Aquello concluyó con el Tratado
de Maastricht (firmado en febrero de 1992) sobre el que se basa la arquitectura
actual de la Unión Europea. Tratado que fue rechazado en un referéndum por
Dinamarca --es desde entonces un socio con unas condiciones especiales-- y
aprobado por un ajustadísmo resultado en Francia, entre otras dificultades. O
sea que el euroescepticismo no es nuevo aunque no se había declarado con la
crudeza con la que ahora lo ha hecho en dos de los fundadores del Mercado Común:
Holanda y Francia.
Es probable que como
consecuencia de todo lo que ha pasado el proceso no se detenga pero seguramente
se va a ralentizar. Los partidos conservadores --Angela Merkel será este otoño
con toda probabilidad la sustituta de Schröder en Alemania-- serán más
precavidos a la hora de apoyar la integración de nuevos países, inquietos como
están por el avance de las organizaciones ultraderechistas xenófobas alentadas
por los conflictos étnicos y por las bolsas de paro y miseria que crecen en los
arrabales de muchas grandes ciudades. Y que los socialistas, profundamente
divididos en Francia, frenen también por temor a que sus electores les castiguen
si se pierden algunas de las ventajas del estado del bienestar por ayudar a los
nuevos socios.
EN la Europa unida, se mire
como se mire, hay miedo a la deslocalización de empresas, a la entrada masiva de
inmigrantes, a la competencia desleal de terceros países, a la pérdida de la
identidad nacional. Los líderes comunitarios no ayudan nada a un buen clima con
sus frecuentes peleas, sus tiranteces y sus egoísmos que alimentan a los
euroescépticos y frenan el avance social y económico.

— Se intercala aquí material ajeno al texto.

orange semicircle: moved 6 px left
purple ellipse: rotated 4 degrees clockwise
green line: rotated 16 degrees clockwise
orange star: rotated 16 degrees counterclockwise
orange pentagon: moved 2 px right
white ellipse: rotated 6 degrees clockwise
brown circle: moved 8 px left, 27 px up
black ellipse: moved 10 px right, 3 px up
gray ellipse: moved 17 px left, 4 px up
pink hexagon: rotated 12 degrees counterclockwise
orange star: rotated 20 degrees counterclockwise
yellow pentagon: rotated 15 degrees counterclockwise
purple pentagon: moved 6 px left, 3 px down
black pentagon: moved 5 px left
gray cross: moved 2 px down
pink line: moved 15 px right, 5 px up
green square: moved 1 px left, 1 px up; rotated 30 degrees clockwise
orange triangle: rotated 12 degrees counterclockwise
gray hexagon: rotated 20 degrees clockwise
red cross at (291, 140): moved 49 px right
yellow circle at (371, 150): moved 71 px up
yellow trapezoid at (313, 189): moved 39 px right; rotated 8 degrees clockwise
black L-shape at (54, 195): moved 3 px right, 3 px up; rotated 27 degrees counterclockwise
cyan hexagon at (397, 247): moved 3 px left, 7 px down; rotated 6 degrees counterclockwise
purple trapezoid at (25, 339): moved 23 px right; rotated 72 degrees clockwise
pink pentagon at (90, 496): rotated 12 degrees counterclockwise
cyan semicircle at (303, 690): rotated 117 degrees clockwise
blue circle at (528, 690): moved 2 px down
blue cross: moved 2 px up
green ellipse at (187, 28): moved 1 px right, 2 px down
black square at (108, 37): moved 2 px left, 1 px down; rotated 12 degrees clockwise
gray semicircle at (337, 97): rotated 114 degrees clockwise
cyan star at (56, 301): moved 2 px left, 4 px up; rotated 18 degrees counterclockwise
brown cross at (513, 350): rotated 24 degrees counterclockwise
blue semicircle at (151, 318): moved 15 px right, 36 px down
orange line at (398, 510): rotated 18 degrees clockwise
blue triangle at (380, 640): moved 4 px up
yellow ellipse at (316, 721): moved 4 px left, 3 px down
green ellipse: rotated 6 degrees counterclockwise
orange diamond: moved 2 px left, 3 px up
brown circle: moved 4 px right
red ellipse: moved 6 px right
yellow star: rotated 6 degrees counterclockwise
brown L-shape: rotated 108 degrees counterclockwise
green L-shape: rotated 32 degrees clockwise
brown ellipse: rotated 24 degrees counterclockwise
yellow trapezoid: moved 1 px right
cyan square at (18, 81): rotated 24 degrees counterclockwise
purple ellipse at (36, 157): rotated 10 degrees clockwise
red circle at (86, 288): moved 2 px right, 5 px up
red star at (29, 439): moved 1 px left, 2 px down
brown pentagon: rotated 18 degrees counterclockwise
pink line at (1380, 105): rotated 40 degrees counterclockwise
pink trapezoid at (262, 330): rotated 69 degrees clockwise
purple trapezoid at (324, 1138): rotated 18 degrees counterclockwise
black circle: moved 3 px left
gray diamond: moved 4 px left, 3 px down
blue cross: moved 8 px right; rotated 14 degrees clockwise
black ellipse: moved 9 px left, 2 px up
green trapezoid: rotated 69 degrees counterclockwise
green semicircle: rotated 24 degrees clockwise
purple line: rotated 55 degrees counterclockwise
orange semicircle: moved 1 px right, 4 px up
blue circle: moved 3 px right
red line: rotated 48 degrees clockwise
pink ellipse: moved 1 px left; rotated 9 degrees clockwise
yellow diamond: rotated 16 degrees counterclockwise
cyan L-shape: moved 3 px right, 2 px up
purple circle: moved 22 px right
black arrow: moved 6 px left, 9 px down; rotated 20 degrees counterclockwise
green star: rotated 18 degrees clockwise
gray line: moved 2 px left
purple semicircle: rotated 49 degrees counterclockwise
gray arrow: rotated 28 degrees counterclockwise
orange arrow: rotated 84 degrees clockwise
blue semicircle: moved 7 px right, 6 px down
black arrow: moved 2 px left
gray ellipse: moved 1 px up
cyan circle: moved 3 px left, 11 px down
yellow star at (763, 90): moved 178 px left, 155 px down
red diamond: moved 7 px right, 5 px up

Es verdad que Francia pasa por
un mal momento, como Alemania, lo que no ocurre, por fortuna, en España, uno de
los países de mayor crecimiento del continente, que en poco tiempo se ha
acercado vertiginosamente a la media comunitaria. Esas debilidades momentáneas
del eje franco-alemán no deberían ser la causa del rechazo, puesto que la Europa
unida ha proporcionado a los ciudadanos muchos más beneficios que si esos
estados hubieran actuado cada uno por libre, pero nadie es capaz de explicarle
tal cosa a quienes no han vivido los críticos períodos del siglo pasado (las
guerras mundiales, el fascismo, etc.) que tanto daño han hecho a todos. Y ya se
sabe que la historia tiende a repetirse.